Armstrong sees the United Way and community foundations as complementary parts of philanthropy. The United Way, in part, serves as an on-ramp for philanthropy, providing opportunities for employees to participate in charitable giving that meets immediate social needs in the community.
Community foundations, on the other hand, provide grants funded mostly from revenue from endowments rather than annual contributions. The foundations invest and administer permanent charitable funds set up by families, businesses, and organizations to help their communities. Their objectives tend to be long range rather than focused on immediate needs. The scope of community foundation grants often is broad, including the arts and cultural groups, for example, in addition to social services.
In addition to serving Central Virginia, TCF has helped create regional community foundations for the Northern Neck and Middle Peninsula during the past 20 years. While they now are components of TCF, each fund has its own advisory board and eventually may become independent.
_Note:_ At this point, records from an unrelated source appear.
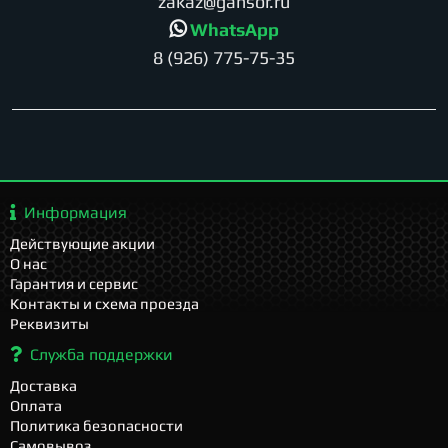
zakaz@gansor.ru
WhatsApp
8 (926) 775-75-35
Информация
Действующие акции
О нас
Гарантия и сервис
Контакты и схема проезда
Реквизиты
Служба поддержки
Доставка
Оплата
Политика безопасности
Самовывоз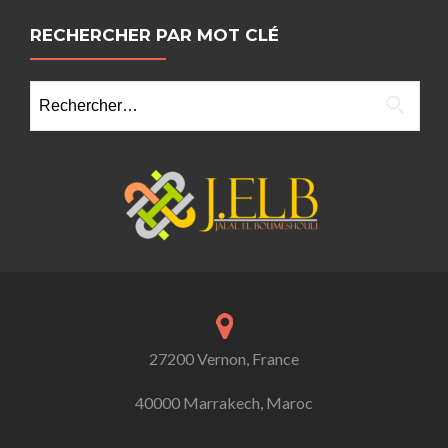
RECHERCHER PAR MOT CLÉ
27200 Vernon, France
40000 Marrakech, Maroc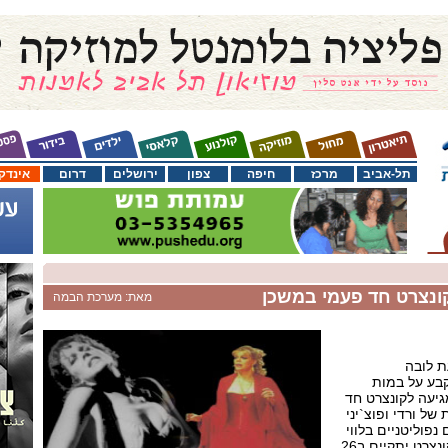
תל-אביב
מרכז
חיפה
צפון
ירושלים
דרום
אינדק
ונצרט חד פעמי במשכן
מאת: מערכת הבמה
ת לובה
קבע על במות
יעה לקונצרט חד
ל ורדי ופוצ`יני
נפוליטניים בלווי
תזמורת סימפונט רעננה. הקונצרט יתקיים ב26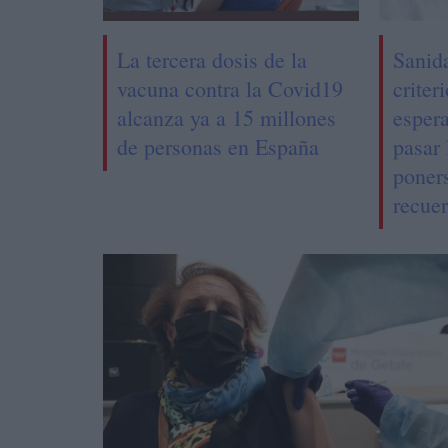
La tercera dosis de la
Sanid
vacuna contra la Covid19
criter
alcanza ya a 15 millones
espera
de personas en España
pasar 
poners
recue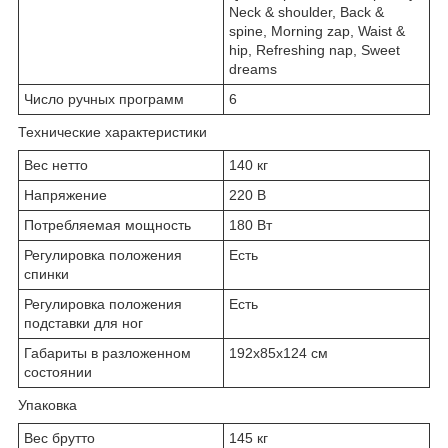
Neck & shoulder, Back &
spine, Morning zap, Waist &
hip, Refreshing nap, Sweet
dreams
Число ручных программ
6
Технические характеристики
Вес нетто
140 кг
Напряжение
220 В
Потребляемая мощность
180 Вт
Регулировка положения
Есть
спинки
Регулировка положения
Есть
подставки для ног
Габариты в разложенном
192x85x124 см
состоянии
Упаковка
Вес брутто
145 кг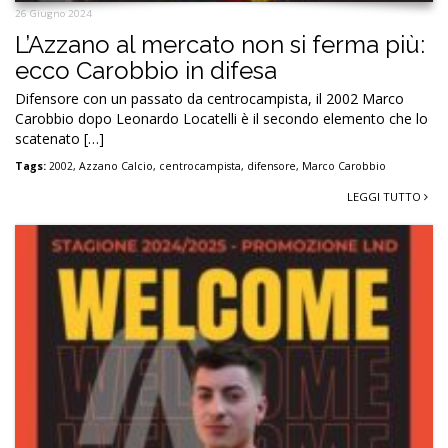
26 Giugno 2024
L’Azzano al mercato non si ferma più:
ecco Carobbio in difesa
Difensore con un passato da centrocampista, il 2002 Marco
Carobbio dopo Leonardo Locatelli è il secondo elemento che lo
scatenato […]
Tags:
2002
,
Azzano Calcio
,
centrocampista
,
difensore
,
Marco Carobbio
LEGGI TUTTO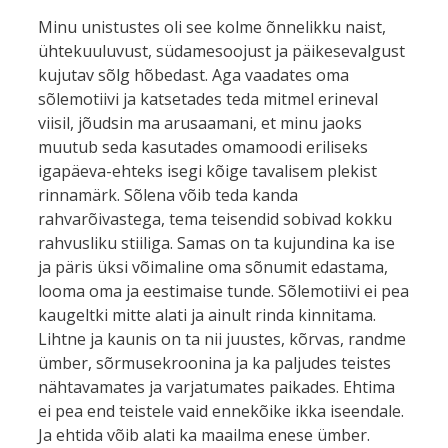
Minu unistustes oli see kolme õnnelikku naist,
ühtekuuluvust, südamesoojust ja päikesevalgust
kujutav sõlg hõbedast. Aga vaadates oma
sõlemotiivi ja katsetades teda mitmel erineval
viisil, jõudsin ma arusaamani, et minu jaoks
muutub seda kasutades omamoodi eriliseks
igapäeva-ehteks isegi kõige tavalisem plekist
rinnamärk. Sõlena võib teda kanda
rahvarõivastega, tema teisendid sobivad kokku
rahvusliku stiiliga. Samas on ta kujundina ka ise
ja päris üksi võimaline oma sõnumit edastama,
looma oma ja eestimaise tunde. Sõlemotiivi ei pea
kaugeltki mitte alati ja ainult rinda kinnitama.
Lihtne ja kaunis on ta nii juustes, kõrvas, randme
ümber, sõrmusekroonina ja ka paljudes teistes
nähtavamates ja varjatumates paikades. Ehtima
ei pea end teistele vaid ennekõike ikka iseendale.
Ja ehtida võib alati ka maailma enese ümber.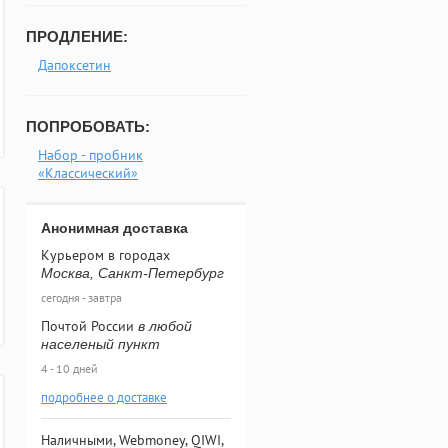
ПРОДЛЕНИЕ:
Дапоксетин
ПОПРОБОВАТЬ:
Набор - пробник
«Классический»
Анонимная доставка
Курьером в городах
Москва, Санкт-Петербург
сегодня - завтра
Почтой России
в любой
населеный пункт
4 - 10 дней
подробнее о доставке
Наличными, Webmoney, QIWI,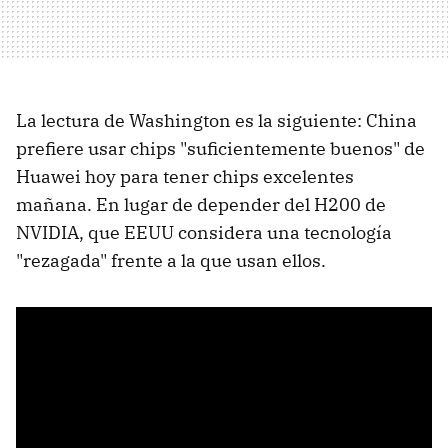
La lectura de Washington es la siguiente: China
prefiere usar chips "suficientemente buenos" de
Huawei hoy para tener chips excelentes
mañana. En lugar de depender del H200 de
NVIDIA, que EEUU considera una tecnología
"rezagada" frente a la que usan ellos.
TCF’s endowment is managed through an unusual arrangement with the University of Richmond. Since, 2008, Spider Management Co. LLC, the manager for the university’s endowment, also handles TCF’s investments. Armstrong says the arrangement is a good fit because the university and the community foundation are both investing for long term results. As of the end of last year, TCF had a 5-year rate of return of 7.38 percent on its investments.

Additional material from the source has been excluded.